A muchas personas con tartamudez inquieta leer en voz alta delante de otra gente

         Todos aquellos y aquellas que estamos afectados y afectadas de tartamudeo acostumbramos a tener, también, dificultades en el momento de leer en voz alta. Ahora bien, dentro de esta premisa genérica está la singularidad de cada uno; es decir, mientras que hay personas que se sienten más cómodas haciendo una lectura, otras sufren el efecto contrario. Y como parece bastante lógico, no es lo mismo leer en voz alta estando solo, que ante un interlocutor o frente a un grupo de gente. Así, cuanto más personas nos escuchen existen más posibilidades de que el discurso sea arrítmico.

        Por lo tanto, se puede constatar con una claridad meridiana que leer en público, a una mayoría de afectados y afectadas de tartamudez, no sólo nos pone en guardia, sino que, lisa y llanamente, puede asustar. Notificado este dato poco alentador, os comento, en este sentido, mi última experiencia.

     En los últimos tiempos, los encargos que he recibido de gente diversa que me han pedido escritos han crecido de una manera notable. O sea, a pequeña escala, hago de negro literario. Como hobby, ¿eh? ¡Sin cobrar! Yo redacto y el mérito se lo pone quien me ha hecho el encargo. Además, como que en eventos familiares relevantes suelo escribir un texto de homenaje a la persona o personas protagonistas, siempre, y aquí lo enlazo con el tema de esta entrada, le digo a mi hermana que lo lea. No es que nos repartimos el trabajo, no. Lo que pasa es que en una fiesta, pero también en un funeral, me da respeto hacer la lectura en voz alta, y entonces necesito la ayuda de Judit.

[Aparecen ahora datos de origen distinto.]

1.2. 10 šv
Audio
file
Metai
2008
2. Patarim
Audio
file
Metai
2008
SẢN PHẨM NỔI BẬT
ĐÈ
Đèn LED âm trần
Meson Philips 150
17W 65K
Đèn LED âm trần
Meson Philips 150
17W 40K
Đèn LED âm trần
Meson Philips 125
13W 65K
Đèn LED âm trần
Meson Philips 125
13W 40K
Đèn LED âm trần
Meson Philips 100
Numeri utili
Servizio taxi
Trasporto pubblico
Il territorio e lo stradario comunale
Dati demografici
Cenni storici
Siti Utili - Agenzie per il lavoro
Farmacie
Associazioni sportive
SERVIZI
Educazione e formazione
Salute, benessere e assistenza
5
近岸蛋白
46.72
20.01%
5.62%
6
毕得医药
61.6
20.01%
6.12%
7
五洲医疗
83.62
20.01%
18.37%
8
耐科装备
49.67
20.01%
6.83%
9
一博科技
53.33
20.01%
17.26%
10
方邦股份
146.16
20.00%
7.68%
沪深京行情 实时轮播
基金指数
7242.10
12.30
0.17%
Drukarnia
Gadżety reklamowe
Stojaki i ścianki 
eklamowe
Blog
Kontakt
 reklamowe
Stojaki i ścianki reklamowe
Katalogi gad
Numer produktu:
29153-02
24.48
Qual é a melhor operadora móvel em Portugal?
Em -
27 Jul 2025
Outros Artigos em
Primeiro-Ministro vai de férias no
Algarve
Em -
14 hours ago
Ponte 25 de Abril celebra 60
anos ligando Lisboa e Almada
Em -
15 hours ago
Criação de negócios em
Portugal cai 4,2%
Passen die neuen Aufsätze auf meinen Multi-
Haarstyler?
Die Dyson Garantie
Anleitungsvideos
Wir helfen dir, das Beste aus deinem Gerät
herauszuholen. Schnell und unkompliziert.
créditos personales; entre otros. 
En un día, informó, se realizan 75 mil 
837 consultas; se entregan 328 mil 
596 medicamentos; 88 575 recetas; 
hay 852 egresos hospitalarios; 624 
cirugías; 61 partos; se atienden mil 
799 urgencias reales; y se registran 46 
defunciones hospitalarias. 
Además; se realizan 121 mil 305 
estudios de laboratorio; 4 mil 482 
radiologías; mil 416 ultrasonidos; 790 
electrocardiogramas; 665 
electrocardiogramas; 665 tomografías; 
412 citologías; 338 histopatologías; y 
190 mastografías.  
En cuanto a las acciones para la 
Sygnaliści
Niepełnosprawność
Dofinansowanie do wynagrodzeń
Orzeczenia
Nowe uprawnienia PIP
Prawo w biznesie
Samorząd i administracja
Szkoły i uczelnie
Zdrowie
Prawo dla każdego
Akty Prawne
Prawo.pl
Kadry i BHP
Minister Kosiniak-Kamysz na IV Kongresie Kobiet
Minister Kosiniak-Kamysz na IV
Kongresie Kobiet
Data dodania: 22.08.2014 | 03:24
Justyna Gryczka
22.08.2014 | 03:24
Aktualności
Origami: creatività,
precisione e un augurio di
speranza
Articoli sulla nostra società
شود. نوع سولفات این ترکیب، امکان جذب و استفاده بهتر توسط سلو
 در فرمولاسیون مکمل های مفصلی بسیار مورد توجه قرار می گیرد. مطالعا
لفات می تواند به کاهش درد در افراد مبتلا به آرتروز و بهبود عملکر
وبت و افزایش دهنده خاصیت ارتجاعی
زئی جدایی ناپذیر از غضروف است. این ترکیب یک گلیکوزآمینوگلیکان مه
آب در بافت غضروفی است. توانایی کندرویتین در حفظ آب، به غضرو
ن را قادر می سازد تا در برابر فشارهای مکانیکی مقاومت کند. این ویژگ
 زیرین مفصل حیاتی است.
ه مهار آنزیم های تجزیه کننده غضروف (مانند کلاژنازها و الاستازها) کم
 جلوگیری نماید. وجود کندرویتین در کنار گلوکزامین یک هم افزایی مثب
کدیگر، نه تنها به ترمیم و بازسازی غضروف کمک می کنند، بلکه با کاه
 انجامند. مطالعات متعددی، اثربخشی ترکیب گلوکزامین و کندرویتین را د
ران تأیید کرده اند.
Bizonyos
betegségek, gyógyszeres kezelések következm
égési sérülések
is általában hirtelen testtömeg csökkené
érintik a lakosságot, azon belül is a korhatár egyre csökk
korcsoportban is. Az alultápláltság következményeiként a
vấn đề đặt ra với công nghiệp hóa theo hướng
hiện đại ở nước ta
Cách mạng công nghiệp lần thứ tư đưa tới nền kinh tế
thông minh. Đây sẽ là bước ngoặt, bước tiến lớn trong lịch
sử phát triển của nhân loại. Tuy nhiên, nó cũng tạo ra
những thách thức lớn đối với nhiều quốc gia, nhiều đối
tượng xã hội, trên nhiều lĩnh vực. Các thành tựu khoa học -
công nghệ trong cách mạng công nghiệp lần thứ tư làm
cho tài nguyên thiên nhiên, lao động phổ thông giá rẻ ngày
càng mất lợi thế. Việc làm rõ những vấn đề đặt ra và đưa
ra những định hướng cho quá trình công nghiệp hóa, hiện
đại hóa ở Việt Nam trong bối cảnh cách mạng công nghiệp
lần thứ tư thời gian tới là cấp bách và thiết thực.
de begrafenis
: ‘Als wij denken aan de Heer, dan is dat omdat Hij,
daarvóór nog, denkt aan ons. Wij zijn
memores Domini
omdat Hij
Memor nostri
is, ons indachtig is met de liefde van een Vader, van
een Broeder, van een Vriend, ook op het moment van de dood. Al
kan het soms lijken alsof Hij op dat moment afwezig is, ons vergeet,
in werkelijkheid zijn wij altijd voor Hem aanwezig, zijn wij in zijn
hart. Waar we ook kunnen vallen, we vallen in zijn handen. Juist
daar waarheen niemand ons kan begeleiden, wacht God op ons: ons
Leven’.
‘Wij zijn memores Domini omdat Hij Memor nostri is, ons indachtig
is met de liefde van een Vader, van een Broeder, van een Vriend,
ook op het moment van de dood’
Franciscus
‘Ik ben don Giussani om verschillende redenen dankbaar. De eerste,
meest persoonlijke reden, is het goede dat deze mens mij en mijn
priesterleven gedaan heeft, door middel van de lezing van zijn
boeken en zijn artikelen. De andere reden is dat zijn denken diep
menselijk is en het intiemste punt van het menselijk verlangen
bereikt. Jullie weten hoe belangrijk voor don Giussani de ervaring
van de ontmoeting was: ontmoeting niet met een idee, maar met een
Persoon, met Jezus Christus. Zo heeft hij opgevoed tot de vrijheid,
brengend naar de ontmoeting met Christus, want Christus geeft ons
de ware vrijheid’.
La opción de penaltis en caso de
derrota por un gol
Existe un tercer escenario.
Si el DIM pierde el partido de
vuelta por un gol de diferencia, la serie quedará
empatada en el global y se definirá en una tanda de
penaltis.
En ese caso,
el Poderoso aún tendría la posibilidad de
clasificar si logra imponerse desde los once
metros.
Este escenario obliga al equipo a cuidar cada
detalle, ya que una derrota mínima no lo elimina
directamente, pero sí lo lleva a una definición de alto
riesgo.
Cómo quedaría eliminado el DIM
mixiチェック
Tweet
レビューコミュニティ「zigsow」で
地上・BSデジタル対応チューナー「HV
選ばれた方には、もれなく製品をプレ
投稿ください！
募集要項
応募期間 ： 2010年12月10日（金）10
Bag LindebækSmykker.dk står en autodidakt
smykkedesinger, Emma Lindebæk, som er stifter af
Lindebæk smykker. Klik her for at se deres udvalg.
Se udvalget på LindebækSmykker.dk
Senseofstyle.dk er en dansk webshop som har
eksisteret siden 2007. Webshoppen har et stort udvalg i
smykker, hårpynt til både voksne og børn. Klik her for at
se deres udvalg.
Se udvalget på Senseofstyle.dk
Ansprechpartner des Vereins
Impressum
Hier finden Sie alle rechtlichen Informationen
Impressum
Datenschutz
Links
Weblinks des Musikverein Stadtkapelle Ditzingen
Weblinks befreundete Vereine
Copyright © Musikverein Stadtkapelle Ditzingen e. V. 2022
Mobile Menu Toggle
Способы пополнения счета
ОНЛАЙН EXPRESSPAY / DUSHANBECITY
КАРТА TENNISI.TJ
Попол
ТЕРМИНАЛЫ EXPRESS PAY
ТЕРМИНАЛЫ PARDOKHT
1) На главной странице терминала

     Esto, justamente, es lo que ha sucedido, por última vez, hace cinco días en la celebración de los 50 años juntos de mis padres. Y es que el 29 de enero de 1967 mi padre se presentó, con intenciones formales, a mi madre, y allí empezó una historia de amor que perdura. Judit, en consecuencia, leyó mi texto ante 23 familiares.

     Afirmado todo ello, la cuestión es clara: ¿soy cobarde o realista? ¿O la vez las dos cosas? Es evidente, pues, que leer en público, aunque sea en familia, no me genera confianza. Y esta circunstancia, no exponer la lectura de un texto propio, provoca frustración. No de grandes dimensiones, pero sí una cierta sensación de fracaso. En suma: un ejemplo más a añadir en la lista de situaciones que muchas personas que nos tropezamos expresándonos intentamos evitar.